Stored entries:
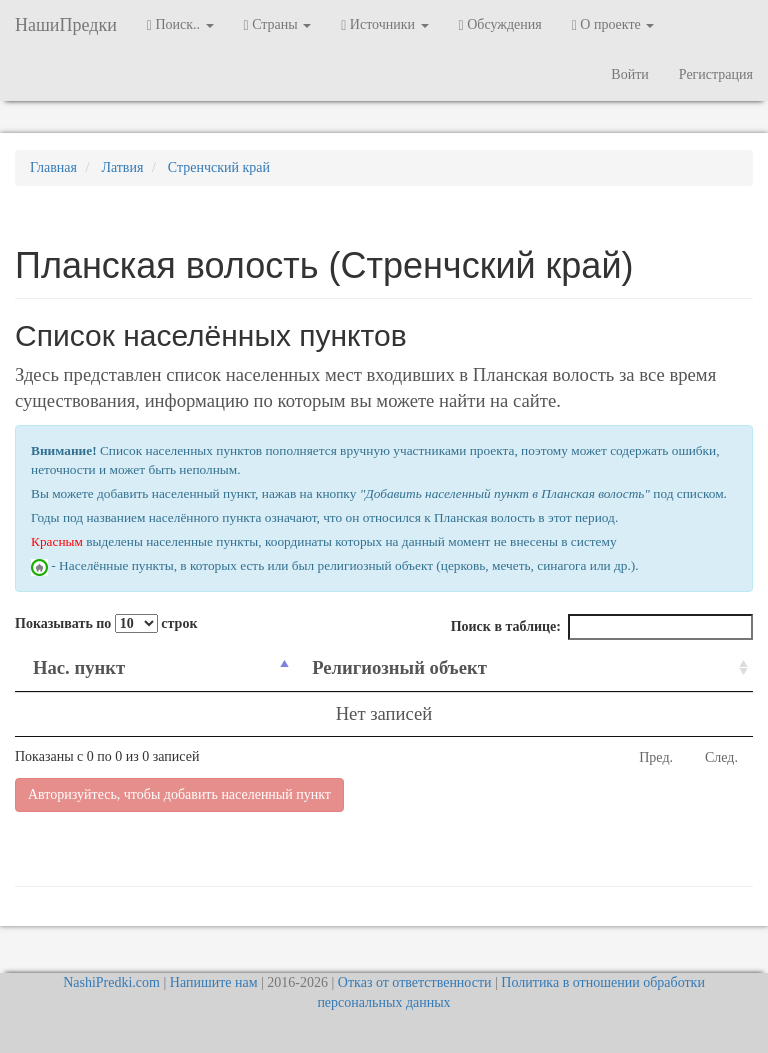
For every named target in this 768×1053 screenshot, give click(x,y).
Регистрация (716, 74)
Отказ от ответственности (415, 982)
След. (721, 757)
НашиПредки (66, 25)
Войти (629, 74)
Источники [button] (384, 25)
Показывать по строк (106, 623)
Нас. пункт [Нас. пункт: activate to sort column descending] (79, 667)
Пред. (656, 757)
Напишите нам (214, 982)
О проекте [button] (613, 25)
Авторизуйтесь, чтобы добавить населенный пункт (179, 794)
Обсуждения (500, 25)
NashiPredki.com (111, 982)
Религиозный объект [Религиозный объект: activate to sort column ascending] (399, 667)
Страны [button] (278, 25)
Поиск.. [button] (180, 25)
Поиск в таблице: (602, 627)
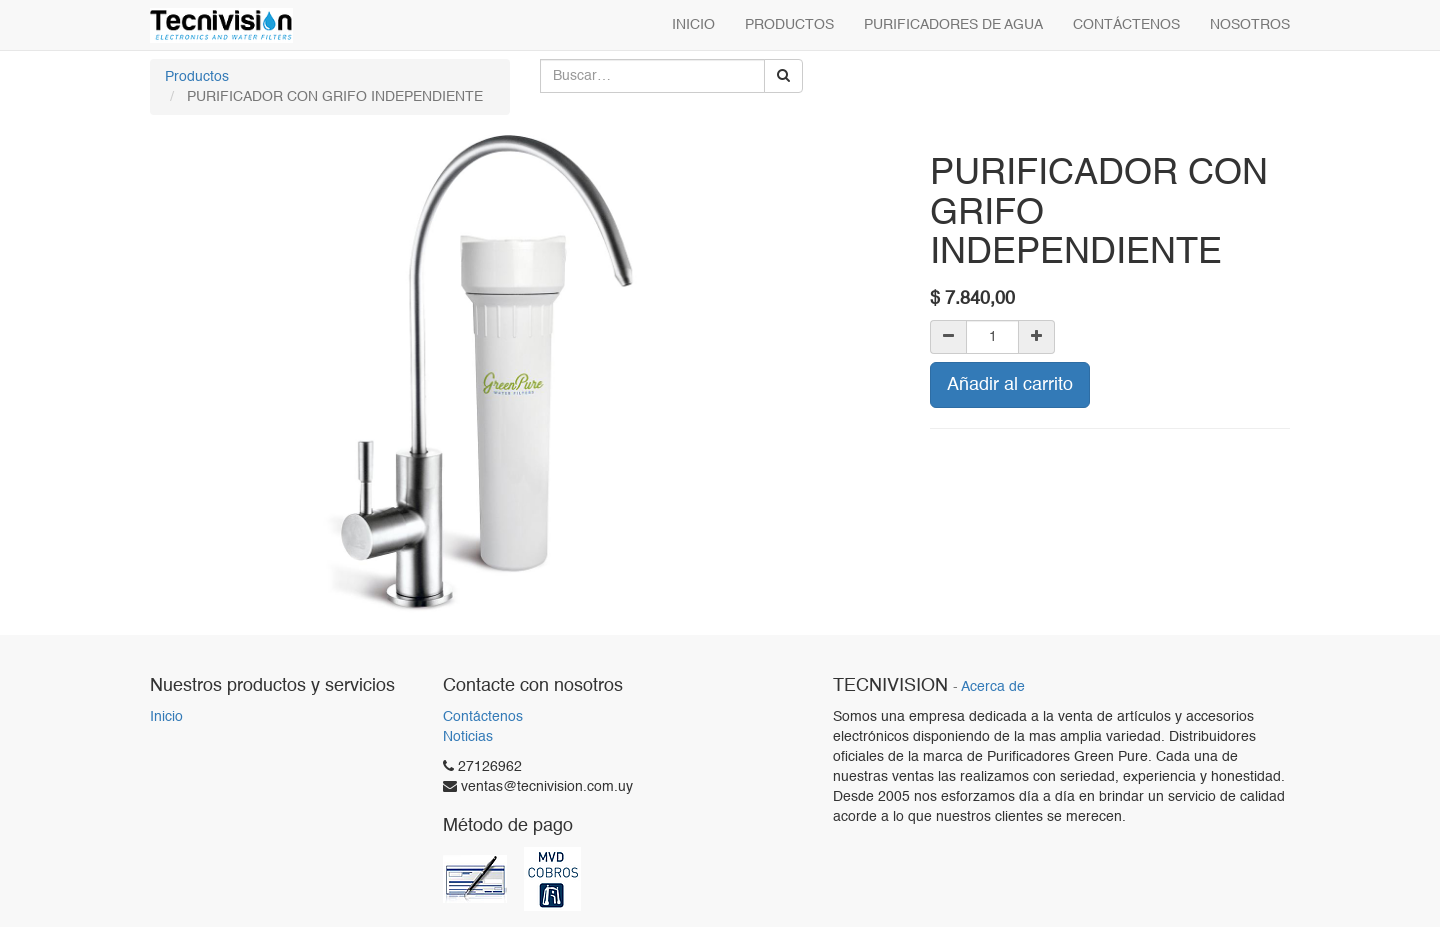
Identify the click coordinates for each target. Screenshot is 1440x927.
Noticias (468, 737)
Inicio (166, 717)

* _Task prompt_
Among the lines above, find those carrying the word "button" and copy them out.

* _Written response_
Источники [button] (384, 25)
О проекте [button] (613, 25)
Страны [button] (278, 25)
Поиск.. [button] (180, 25)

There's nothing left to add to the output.